I keep this older posting at the head of my blog, outlining the viewpoint of all that follows. The particular spirituality of the Appalachian Riders for our Lady is based on our three foundational principles of commitment, continuity and conversation in addition to the general Catholic evangelical counsels of poverty, chastity, obedience and stability adapted to a lay context. The Riders strive to promote a conversational culture, authentically Christian and Catholic, in the midst of a world largely lacking culture of any sort. While somewhat bookish, given our use of books to establish continuity, we prefer conversation over writing and recognize that mere talking is rarely conversation. I think apologetics is a waste of time better spent on positive statement of belief. Our vows of commitment, continuity, and conversation do not necessarily mean that we have any natural inclination or talent in these areas. My own investigations center around the apparent paradox of Christologies seeming to be close together when their related Ecclesiologies are far apart. My booklist (each Rider, during their novitiate, settles on 24 books) is:
- Bible, unabridged Revised Standard Version
- The Liturgy of the Hours, unabridged
- Isaiah commentary; Brevard S. Childs
- Letters; Pope Clement & St Ignatius
- The Confessions; by Saint Augustine
- Dante’s Divine Comedy; Anthony Esolen
- Fifteen Plays; by William Shakespeare
- Complete English Poems; John Donne
- Pride and Prejudice; by Jane Austen
- Methodist Hymnbook-with Tunes 1933
- Collected Poems & Prose; Robert Frost
- The Geometry of Spacetime; Callahan
- Collected Works; Flannery O’Connor
- The Lord of the Rings; J.R.R. Tolkien
- Corinthians commentary; Gordon Fee
- History of the Church; James Hitchcock
- Simple English Propers; Adam Bartlett
- Enchiridion Symbolorum; Denzinger
- Compendium of the Catholic Catechism
My booklist starts with Scripture, centered in the Psalms, and continues its intertwining of history, poetic literature, and philosophy broadly considered up to contemporary times. Essential to the culture of the Appalachian Riders for our Lady is participation in daily Mass at our particular parishes (7am Mass at St Ambrose in Salt Lake City, Utah in my case) and our encouragement of increasing use of the Liturgy of the Hours. We also try to form connections outside the Catholic Church (in my case, with St John’s Anglican, to which my wife belongs).

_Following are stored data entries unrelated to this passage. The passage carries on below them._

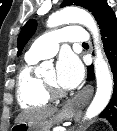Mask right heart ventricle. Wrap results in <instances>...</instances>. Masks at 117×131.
I'll list each match as a JSON object with an SVG mask.
<instances>
[{"mask_svg":"<svg viewBox=\"0 0 117 131\" xmlns=\"http://www.w3.org/2000/svg\"><path fill=\"white\" fill-rule=\"evenodd\" d=\"M39 60L26 58L21 67L16 83L17 98L22 108H39L48 104L50 95L46 91L42 79L34 74V65Z\"/></svg>","mask_w":117,"mask_h":131,"instance_id":"e07e8e85","label":"right heart ventricle"}]
</instances>
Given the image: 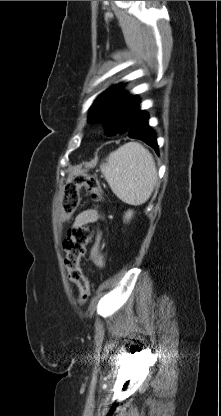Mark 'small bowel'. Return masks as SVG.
I'll use <instances>...</instances> for the list:
<instances>
[{"mask_svg": "<svg viewBox=\"0 0 221 416\" xmlns=\"http://www.w3.org/2000/svg\"><path fill=\"white\" fill-rule=\"evenodd\" d=\"M101 218V215L95 211V210H85L80 212L74 219L73 222V227L74 226H81V225H87V224H92L95 223L96 221H98ZM100 240H101V235L98 234L96 241L91 249L90 252V256L92 261L97 265V266H103L104 261H103V256L102 253L100 251Z\"/></svg>", "mask_w": 221, "mask_h": 416, "instance_id": "1", "label": "small bowel"}]
</instances>
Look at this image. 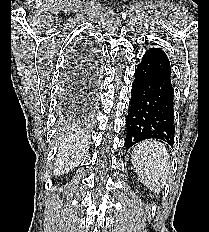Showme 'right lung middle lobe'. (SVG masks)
<instances>
[{
	"instance_id": "obj_1",
	"label": "right lung middle lobe",
	"mask_w": 209,
	"mask_h": 232,
	"mask_svg": "<svg viewBox=\"0 0 209 232\" xmlns=\"http://www.w3.org/2000/svg\"><path fill=\"white\" fill-rule=\"evenodd\" d=\"M72 82H74L73 75L69 76L60 96V127L62 129L81 125L85 116L78 105L79 97L73 93Z\"/></svg>"
}]
</instances>
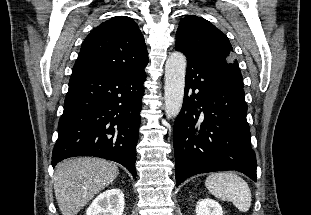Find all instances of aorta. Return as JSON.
Listing matches in <instances>:
<instances>
[{
    "instance_id": "obj_1",
    "label": "aorta",
    "mask_w": 311,
    "mask_h": 215,
    "mask_svg": "<svg viewBox=\"0 0 311 215\" xmlns=\"http://www.w3.org/2000/svg\"><path fill=\"white\" fill-rule=\"evenodd\" d=\"M186 57L181 52L171 53L165 64V114L168 119L175 118L184 97Z\"/></svg>"
}]
</instances>
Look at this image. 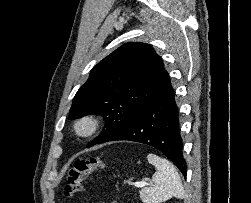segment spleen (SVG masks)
<instances>
[{"label": "spleen", "instance_id": "obj_1", "mask_svg": "<svg viewBox=\"0 0 251 203\" xmlns=\"http://www.w3.org/2000/svg\"><path fill=\"white\" fill-rule=\"evenodd\" d=\"M147 159L157 171L152 177L153 187L140 191L141 200L144 203H161L172 197L184 198L185 191L175 166L154 154H149Z\"/></svg>", "mask_w": 251, "mask_h": 203}]
</instances>
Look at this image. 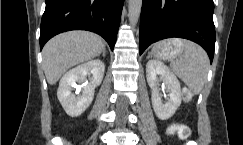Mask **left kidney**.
Returning a JSON list of instances; mask_svg holds the SVG:
<instances>
[{"label": "left kidney", "mask_w": 243, "mask_h": 145, "mask_svg": "<svg viewBox=\"0 0 243 145\" xmlns=\"http://www.w3.org/2000/svg\"><path fill=\"white\" fill-rule=\"evenodd\" d=\"M157 76H160L158 78ZM146 77L152 89V105L155 114L161 120L169 119L181 104V86L170 69L158 60H149L146 65ZM162 80L169 91V99L163 103L159 96L158 84Z\"/></svg>", "instance_id": "1"}]
</instances>
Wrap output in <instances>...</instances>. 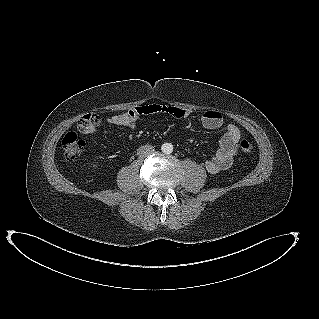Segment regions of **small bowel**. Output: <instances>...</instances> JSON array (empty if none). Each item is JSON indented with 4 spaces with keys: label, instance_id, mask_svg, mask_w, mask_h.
Masks as SVG:
<instances>
[{
    "label": "small bowel",
    "instance_id": "c3829d8e",
    "mask_svg": "<svg viewBox=\"0 0 319 319\" xmlns=\"http://www.w3.org/2000/svg\"><path fill=\"white\" fill-rule=\"evenodd\" d=\"M165 114L174 118L186 120L190 117V111L177 106L145 104L129 109L126 112L112 115L102 119L93 114V120L86 124H79L78 130L84 135H94L98 127L105 121L113 126H123L135 129L138 119L143 115ZM202 126L208 130H217L224 124L221 113L217 111H207L201 118ZM241 132L234 124H228L222 136L219 148L214 156L205 162V168L210 173H218L228 169L234 161L238 151V143Z\"/></svg>",
    "mask_w": 319,
    "mask_h": 319
}]
</instances>
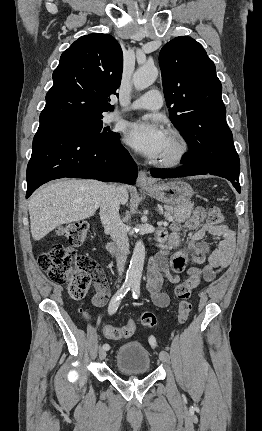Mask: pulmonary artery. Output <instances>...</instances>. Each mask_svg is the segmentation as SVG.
I'll use <instances>...</instances> for the list:
<instances>
[{
    "instance_id": "e3ab8cb5",
    "label": "pulmonary artery",
    "mask_w": 262,
    "mask_h": 431,
    "mask_svg": "<svg viewBox=\"0 0 262 431\" xmlns=\"http://www.w3.org/2000/svg\"><path fill=\"white\" fill-rule=\"evenodd\" d=\"M163 105V99L159 91L150 90L138 99H136L127 109L124 111L132 110H157ZM119 113L114 114V116Z\"/></svg>"
}]
</instances>
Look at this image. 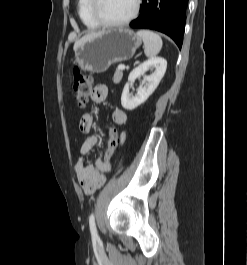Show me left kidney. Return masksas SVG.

Thomas Gwyn and MaryAlice Dunbar
Christian Perspectives
I want to commend the Catholic perspective to you. Of course, that raises several questions:
- Is it reasonable to speak of THE Catholic perspective?
- Is my characterization of this perspective warranted?

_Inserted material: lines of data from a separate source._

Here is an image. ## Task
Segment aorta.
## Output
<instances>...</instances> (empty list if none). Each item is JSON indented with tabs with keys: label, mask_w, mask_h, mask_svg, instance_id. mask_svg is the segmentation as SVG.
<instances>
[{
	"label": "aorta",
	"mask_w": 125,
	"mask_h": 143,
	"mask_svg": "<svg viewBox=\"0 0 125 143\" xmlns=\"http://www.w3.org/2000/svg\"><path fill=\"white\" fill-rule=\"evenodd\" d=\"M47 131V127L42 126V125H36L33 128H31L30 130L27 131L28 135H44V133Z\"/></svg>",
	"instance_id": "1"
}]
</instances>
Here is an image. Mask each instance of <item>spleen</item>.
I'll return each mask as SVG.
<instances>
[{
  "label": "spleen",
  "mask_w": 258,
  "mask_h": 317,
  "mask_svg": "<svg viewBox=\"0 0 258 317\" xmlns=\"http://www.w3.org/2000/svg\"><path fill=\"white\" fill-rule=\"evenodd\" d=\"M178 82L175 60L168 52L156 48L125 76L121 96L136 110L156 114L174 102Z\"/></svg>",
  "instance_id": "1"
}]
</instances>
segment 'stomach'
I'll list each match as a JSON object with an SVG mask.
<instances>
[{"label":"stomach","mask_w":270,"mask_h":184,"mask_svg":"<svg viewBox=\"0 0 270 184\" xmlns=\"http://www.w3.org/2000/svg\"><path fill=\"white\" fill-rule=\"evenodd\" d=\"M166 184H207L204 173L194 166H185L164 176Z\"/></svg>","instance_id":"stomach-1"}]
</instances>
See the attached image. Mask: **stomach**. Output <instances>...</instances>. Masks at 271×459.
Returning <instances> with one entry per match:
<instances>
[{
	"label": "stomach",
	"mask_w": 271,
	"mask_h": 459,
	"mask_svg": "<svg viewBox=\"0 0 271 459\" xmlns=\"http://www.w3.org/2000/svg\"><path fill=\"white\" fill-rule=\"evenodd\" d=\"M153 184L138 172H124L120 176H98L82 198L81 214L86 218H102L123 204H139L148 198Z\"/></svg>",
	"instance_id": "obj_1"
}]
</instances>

- Can one also speak of THE Protestant perspective, especially given the range of protestant ecclesial bodies?
I propose that the protestant perspective is that the Christian life is best lived and considered from the primary viewpoint of the individual or, at most, the congregation. On the other hand, I commend the Catholic perspective: the Christian life is best lived and considered from the primary viewpoint of the universal Church, extended in spacetime and militantly subsisting in the Catholic Church whose head steward is the bishop of Rome. After addressing those preliminary questions, I intend to commend the Catholic perspective in three aspects:
- better able to cope with adversity
- more resources for spiritual formation
- closer alignment with the scriptural canon
All these points are controversial; however, I intend not to argue for them but rather to chew on them. The difference between a primarily individual perspective and a primarily ecclesial perspective also has a significant political component since the State desires no competitor to its hegemony (see, for example, Alan Jacobs biography of The Book of Common Prayer which documents how this worked out in England) and hence is inclined to favor an individual perspective which it can divide and conquer.
I’m also assuming that the more alive an entity, the more applicable the principle that the whole is more than the sum of its parts. In addition, whenever possible I’d like to phrase matters sociologically rather than ecclesiologically. A major advantage of a perspective more social than individual is that one can ‘check one’s answers’ — the boredom of, for example, discussion about end-time scenarios or sectarian doctrine being that one can not check one’s theory in one’s day to day life and interactions with others as one can, on the other hand, regarding ethics and how to live in community.